[Task goal]
Work through the data line by line, gathering every line that has the word "Статьи".

[Dataset excerpts]
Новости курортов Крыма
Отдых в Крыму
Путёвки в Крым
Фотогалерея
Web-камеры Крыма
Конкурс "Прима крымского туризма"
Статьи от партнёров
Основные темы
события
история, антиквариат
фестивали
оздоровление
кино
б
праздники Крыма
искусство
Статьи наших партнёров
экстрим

* * *

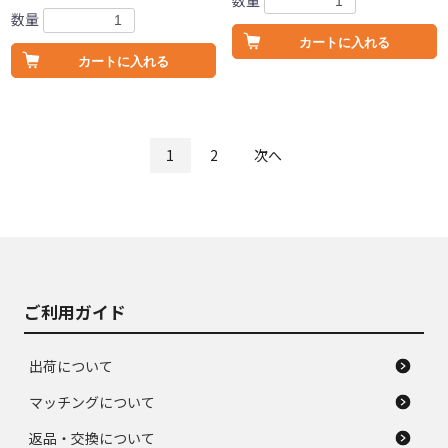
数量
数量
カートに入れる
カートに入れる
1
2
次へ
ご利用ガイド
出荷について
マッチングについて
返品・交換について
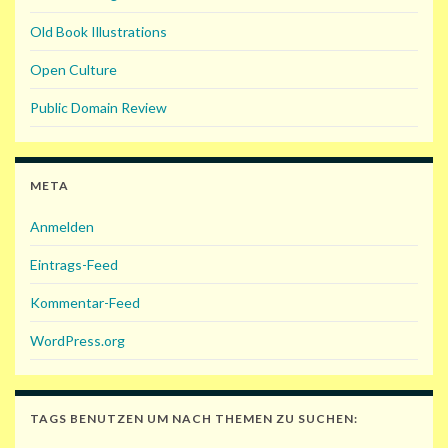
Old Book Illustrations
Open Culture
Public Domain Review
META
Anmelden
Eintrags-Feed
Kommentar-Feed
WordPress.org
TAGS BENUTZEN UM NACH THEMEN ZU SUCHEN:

[Response]
Статьи от партнёров
Статьи наших партнёров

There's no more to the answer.